DNS-Challenge Datasets

DNS-Challenge datasets are noise suppression dataset.

  • DNS-Challenge 1 (Interspeech 2020): Widebank(16kHz), 500 hours of clean speech from LibriVox audiobooks. It contains a synthetic dev test set with clean and noisy pairs that can be used for calculating intrusive objective metrics. It also contains a real recording dev test set and a blind test set that can be used for calculating non-intrusive objective metrics and subjective metrics.
  • DNS-Challenge 2 (ICASSP 2021): Wideband(16kHz), 760 hours of clean speech (singing voice, emotion data, and non-English are added).
  • DNS-Challenge 3 (Interspeech 2021): Wideband(16kHz) & Fullband(48kHz).
  • DNS-Challenge 4 (ICASSP 2022): Fullband(48kHz). Personalized train dataset added.
  • DNS-Challenge 5 (ICASSP 2023): Fullband(48kHz). Headset dataset added.

For 16kHz dataset, we recommend to download DNS-Challenge 3 wideband train dataset and DNS-Challenge 1 synthetic testset.
For 48kHz dataset, we recommend to download DNS-Challenge 5 speakerphone train dataset. Note that no test set with clean and noisy pairs is provided. Test sets with only noisy files are provided.

Preparing dataset

Download

Download the dataset from here.
For DNS-Challenge 1 synthetic dev test set, we provide a pre-processed version here

Downsample

If needed, downsample the dataset using scripts/resample.py.
For example, if you want to downsample to 24kHz, run the code below:

python -m scripts.resample --to-sr 24000 --from-dir ~/Datasets/DNS_Challenge/dataset_fullband --to-dir ~/Datasets/DNS_Challenge/dataset_24khz

Modify Configuration file

You have to change the dataset path and sampling rate of configuration file. Since there's no official testset composed of clean and noisy pairs for fullband, you can train with DNS-Challenge dataset and validate with other dataset. For example, in configs/fastenhancer/huge_dns.yaml, we trained FastEnhancer-Huge-noncausal at 24kHz using DNS-Challenge dataset and validated using Voicebank-demand testset.
Modify various configurations in data section of the config file as you wish.
If the dataset loading is too slow, you may consider increasing train.num_workers. If the speed is still slow, we recommend to write a code to synthesize dataset in advance and train using the synthesized dataset.

Dataset Code

For DNS-Challenge dataset, we load clean speech, noise, and optionally RIR. They are later mixed on-the-fly at the training code.
To check or modify the dataset code, see utils/data/ns_on_the_fly.py.

Training Code

To check or modify the training code for DNS-Challenge, see wrappers/ns_on_the_fly.py. Clean speech and noise pairs are loaded and mixed on-the-fly to generate noisy.

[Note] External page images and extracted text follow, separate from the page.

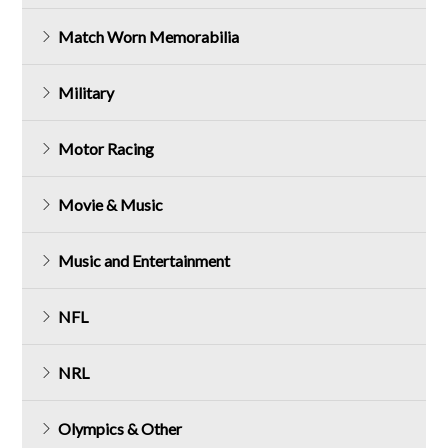
Match Worn Memorabilia
Military
Motor Racing
Movie & Music
Music and Entertainment
NFL
NRL
Olympics & Other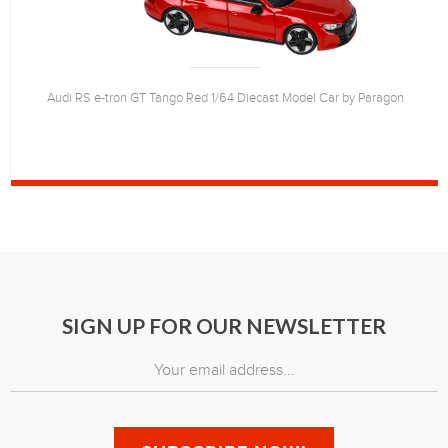
Audi RS e-tron GT Tango Red 1/64 Diecast Model Car by Paragon
SIGN UP FOR OUR NEWSLETTER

If you want to add RIR to clean speech, you have to modify the code.

  • config.yaml
  • Set data.reverb_prob higher than 0 and leq than 1.
  • Set data.rir_length to the max length of rir. For DNS-Challenge synthetic RIR, set it to 2 seconds (32000 for 16kHz and 96000 for 48khz).
  • wrappers/ns_on_the_fly.py
  • Add rir to self.keys
  • Load batch['rir'], and give it to self.snr_mixer.

In this case, the rir-convolved clean speech becomes the target, which means your model doen't perform dereverberation.
If you want to do dereverberation along with noise suppression, you have to implement on your own.
Some papers preserve only the first 100ms reflections and use that as a target (GTCRN, UL-UNAS).
In URGENT challenges, they find the rir_start_index and preserve the 50ms reflections from that starting point.